En ce jour anniversaire de mon fils aîné Erik, né il y a 32 ans au petit matin à Florø dans le département ( ou Comté ) du Sogn og Fjordane de la Norvège occidentale, j´ai devant les yeux une nappe blanche, -  une couche de neige fraîchement tombée -, au-dessus de laquelle se dressent des troncs gris et blêmes de bouleaux, ainsi que quelques branches de pins aux aiguilles vertes sous la voûte bleue et moutonnée d´un ciel de printemps qui n´ose encore éclore totalement ; et cette neige printanière et ce ciel sont comparables à ce que mon souvenir m´a laissé quand j´ai regagné en coccinelle bleu pâle les 70 kilomètres qui séparaient la clinique de chez moi à Førde.

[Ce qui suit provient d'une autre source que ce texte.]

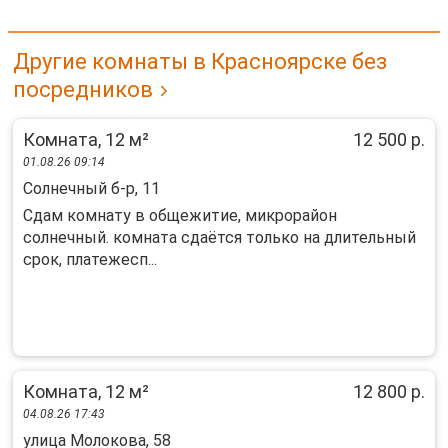
Другие комнаты в Красноярске без
посредников
Комната, 12 м²
12 500 р.
01.08.26 09:14
Солнечный б-р, 11
Сдам комнату в общежитие, микрорайон
солнечный. комната сдаётся только на длительный
срок, платежесп...
Комната, 12 м²
12 800 р.
04.08.26 17:43
улица Молокова, 58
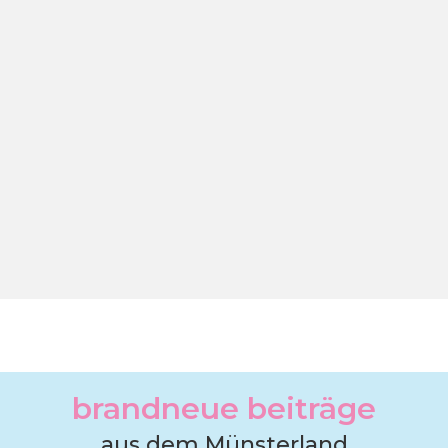
brandneue beiträge
aus dem Münsterland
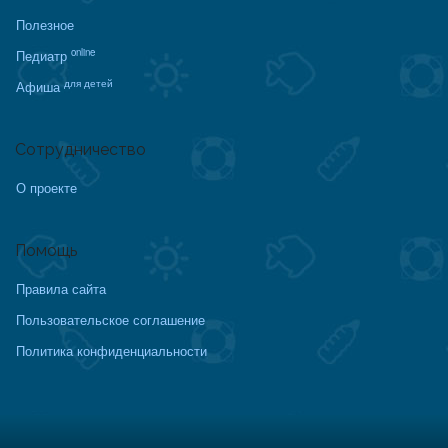
Полезное
online
Педиатр
для детей
Афиша
Сотрудничество
О проекте
Помощь
Правила сайта
Пользовательское соглашение
Политика конфиденциальности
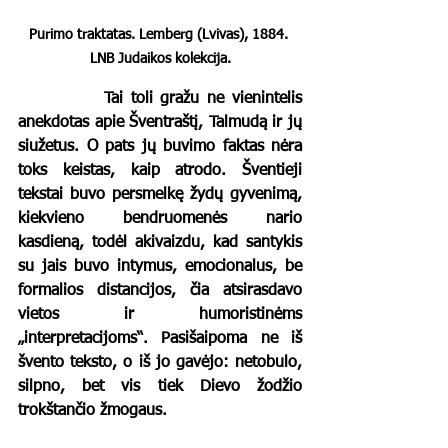
Purimo traktatas. Lemberg (Lvivas), 1884. 
LNB Judaikos kolekcija.
		Tai toli gražu ne vienintelis 
anekdotas apie Šventraštį, Talmudą ir jų 
siužetus. O pats jų buvimo faktas nėra 
toks keistas, kaip atrodo. Šventieji 
tekstai buvo persmelkę žydų gyvenimą, 
kiekvieno bendruomenės nario 
kasdieną, todėl akivaizdu, kad santykis 
su jais buvo intymus, emocionalus, be 
formalios distancijos, čia atsirasdavo 
vietos ir humoristinėms 
„interpretacijoms“. Pasišaipoma ne iš 
švento teksto, o iš jo gavėjo: netobulo, 
silpno, bet vis tiek Dievo žodžio 
trokštančio žmogaus. 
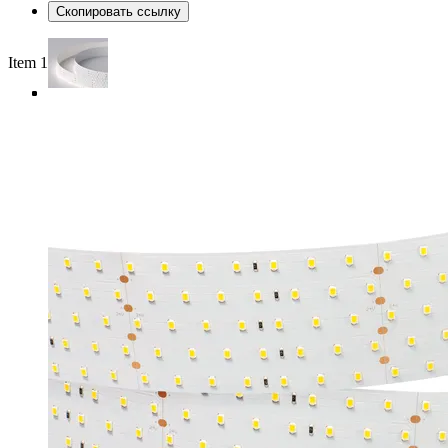
Скопировать ссылку
Item 1 of 4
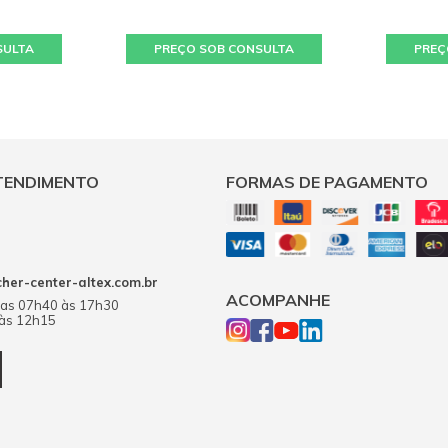
0
SULTA
PREÇO SOB CONSULTA
PREÇ
R
E
e
1
TENDIMENTO
FORMAS DE PAGAMENTO
er-center-altex.com.br
ACOMPANHE
das 07h40 às 17h30
 às 12h15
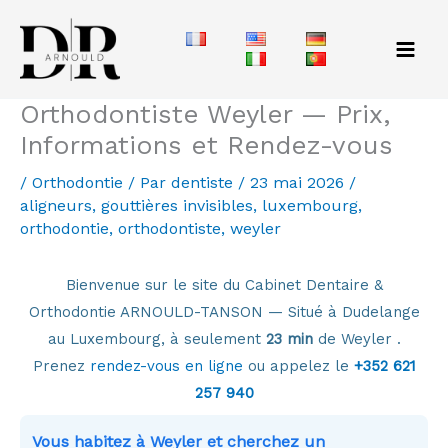
Aller
au
contenu
Orthodontiste Weyler — Prix,
Informations et Rendez-vous
/
Orthodontie
/ Par
dentiste
/
23 mai 2026
/
aligneurs
,
gouttières invisibles
,
luxembourg
,
orthodontie
,
orthodontiste
,
weyler
Bienvenue sur le site du Cabinet Dentaire &
Orthodontie ARNOULD-TANSON — Situé à Dudelange
au Luxembourg, à seulement
23 min
de Weyler .
Prenez
rendez-vous en ligne
ou appelez le
+352 621
257 940
Vous habitez à Weyler et cherchez un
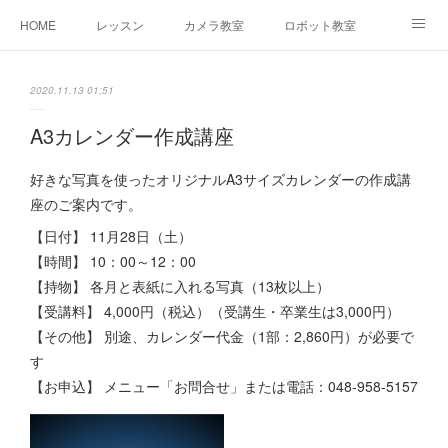
HOME
レッスン
カメラ教室
ロボット教室
三郷教室とは
お問合せ
ブログ
2020.11.13 01:51
A3カレンダー作成講座
好きな写真を使ったオリジナルA3サイズカレンダーの作成講
座のご案内です。
【日付】 11月28日（土）
【時間】 10：00～12：00
【持物】 各月と表紙に入れる写真（13枚以上）
【受講料】 4,000円（税込）（受講生・卒業生は3,000円）
【その他】 別途、カレンダー代金（1部：2,860円）が必要で
す
【お申込】 メニュー「お問合せ」または電話：048-958-5157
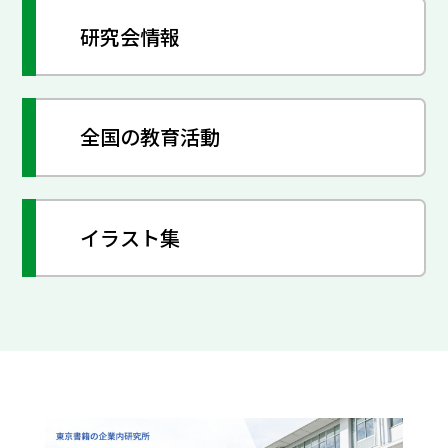
研究会情報
全国の教育活動
イラスト集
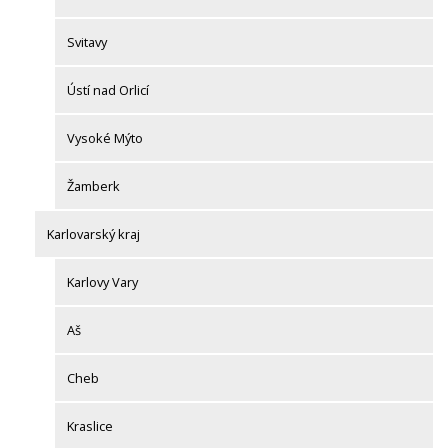
Svitavy
Ústí nad Orlicí
Vysoké Mýto
Žamberk
Karlovarský kraj
Karlovy Vary
Aš
Cheb
Kraslice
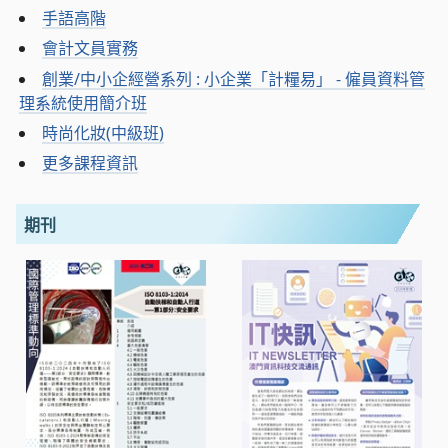
手語高階
會計文員實務
創業/中小企經營系列 : 小企業「計糧易」 - 僱員資料管
理系統使用簡介班
時尚化妝(中級班)
更多課程資訊
期刊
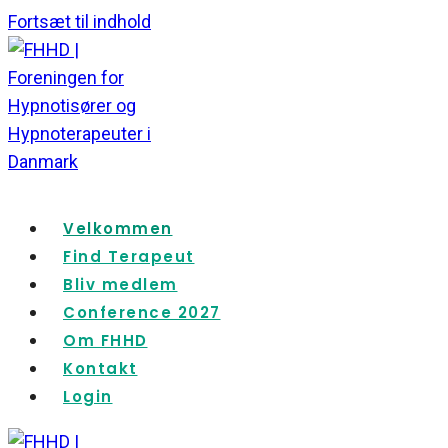
Fortsæt til indhold
Velkommen
Find Terapeut
Bliv medlem
Conference 2027
Om FHHD
Kontakt
Login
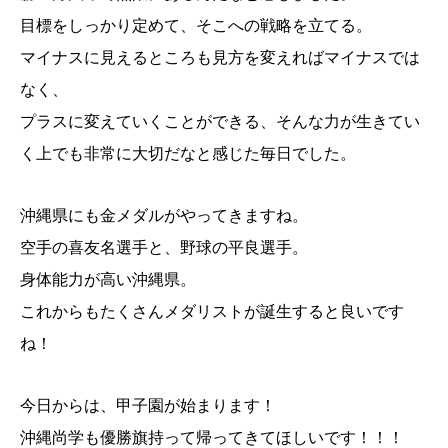
目標をしっかり定めて、そこへの戦略を立てる。
マイナスに見えるところも見方を変えればマイナスでは
なく、
プラスに変えていくことができる、そんな力が生きてい
く上でも非常に大切だなと感じた毎日でした。
沖縄県にも金メダルがやってきますね。
空手の喜友名選手と、野球の平良選手。
身体能力が高い沖縄県。
これからもたくさんメダリストが誕生すると良いです
ね！
今日からは、甲子園が始まります！
沖縄尚学も優勝旗持って帰ってきてほしいです！！！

Pendant qu´il neigeait hier après midi, je regardais une bonne émission télévisée anglaise sur Paul Cézanne. Vers la fin de l´émission, un étonnant tableau a été montré, intitulé "Le Jardin des Lauves", véritable variation de jaunes, d´ocres, de verts et de bleus qui annonce le siècle à venir de la peinture abstraite. Comme il y a 32 ans, j´ai somnolé au gré de rêves colorés.

On sait peut-être que Cézanne avait acquis en 1901 une propriété plantée d´oliviers et de figuiers en bordure du canal de Verdon, et qui était alors à la périphérie Aix-en Provence. C´est sous une couche de neige comme une nappe blanche d´anniversaire que j´ai découvert son jardin de Lauves une après-midi froide mais éclairée d´un ciel bleu de Provence en décembre 1998. Les branches brunes et sombres des arbres se découpaient, couverts du blanc de la neige. C´est dans cette propriété plantée d´oliviers et de figuiers non loin du chemin dit des " Lauves", que Cézanne a construit son atelier. Il a alors repris un thème qui l´ocupait de plus en plus : Les Grandes baigneuses.

Selon les versions dites de Londres ou de Philadelphie, on passe d´une vision pastorale et lyrique d´une baignade à une "élévation sereine finale (...) sous un vaste ciel qui s´étend au-delà de la voûte ouverte des arbres courbes" évoquant une cathédrale (Joseph J. Rishel in "Cézanne", Réunion des Musées Nationaux, 1995). Avec Le Jardinier Vallier, qui rappelle les portraits de Rembrandt, et les natures mortes aux crânes, Cézanne médite sur la mort qui approche. Il n´a plus que quatre ans à vivre. Il n´a peut-être jamais peint avec autant de joie et de ferveur.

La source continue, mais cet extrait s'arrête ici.